Sun 22 Feb 2015
This is another recipe from the Barefoot Contessa’s new cookbook, Make It Ahead. It is very easy, nutritious and, of course, you can make it ahead. If you aren’t adept at making a good seal with the parchment paper packets, use a stapler!
Avoiding Additives and Preservatives
Use fresh lemon juice because the concentrates contain sodium benzoate. I use President’s Choice garlic-stuffed olives.
4 12 x 16-inch (30 x 40 cm) pieces of parchment paper
4 8-ounce (250 g) boneless fish fillets, such as snapper or cod
2 teaspoons (10 ml) kosher salt
1 teaspoon (5 ml) freshly ground black pepper
4 tablespoons (60 ml) freshly squeezed lemon juice
4 tablespoons (60 ml) good olive oil
8 large sprigs fresh thyme
8 large green olives with pits
2 egg whites, lightly beaten
Preheat the oven to 400 degrees F (200 C).
Place one fish fillet on a piece of parchment paper and sprinkle it with ¼ of the salt and ¼ of the pepper. Drizzle 1 tablespoon (15 ml) each of the lemon juice and olive oil over the top of the fillet. Lay two sprigs of thyme on top and place 2 olives next to the fillet. Repeat with the other three fish fillets.

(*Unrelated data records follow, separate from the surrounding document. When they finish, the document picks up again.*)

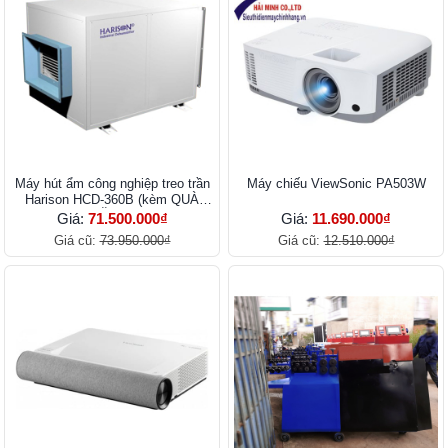
Máy hút ẩm công nghiệp treo trần
Máy chiếu ViewSonic PA503W
Harison HCD-360B (kèm QUÀ
TẶNG)
Giá:
71.500.000₫
Giá:
11.690.000₫
Giá cũ:
73.950.000₫
Giá cũ:
12.510.000₫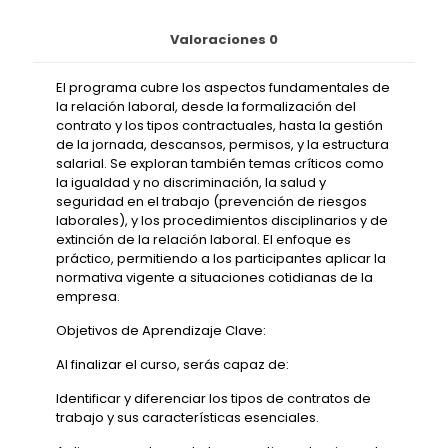
Valoraciones
0
El programa cubre los aspectos fundamentales de
la relación laboral, desde la formalización del
contrato y los tipos contractuales, hasta la gestión
de la jornada, descansos, permisos, y la estructura
salarial. Se exploran también temas críticos como
la igualdad y no discriminación, la salud y
seguridad en el trabajo (prevención de riesgos
laborales), y los procedimientos disciplinarios y de
extinción de la relación laboral. El enfoque es
práctico, permitiendo a los participantes aplicar la
normativa vigente a situaciones cotidianas de la
empresa.
Objetivos de Aprendizaje Clave:
Al finalizar el curso, serás capaz de:
Identificar y diferenciar los tipos de contratos de
trabajo y sus características esenciales.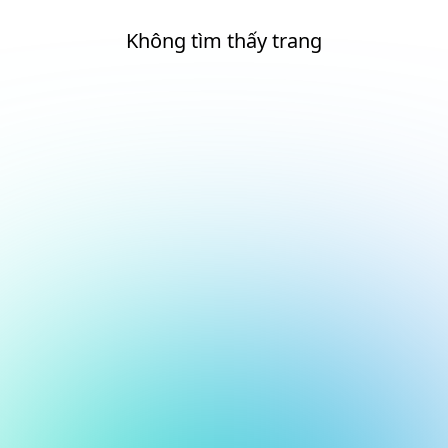
Không tìm thấy trang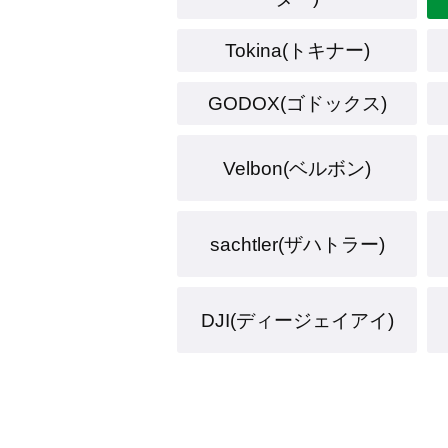
Tokina(トキナー)
GODOX(ゴドックス)
Velbon(ベルボン)
sachtler(ザハトラー)
DJI(ディージェイアイ)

Brush the egg whites around the edges of the parchment paper and fold in half. Carefully fold the edge of the parchment paper under and around the fish to make a package. Repeat for the other three packages. You can prepare the packages and refrigerate for up to one day. When ready to cook, place the package on a sheet pan and cook for 12 to 15 minutes, until the fish is cooked through. Serve hot in the parchment paper. Serves 4.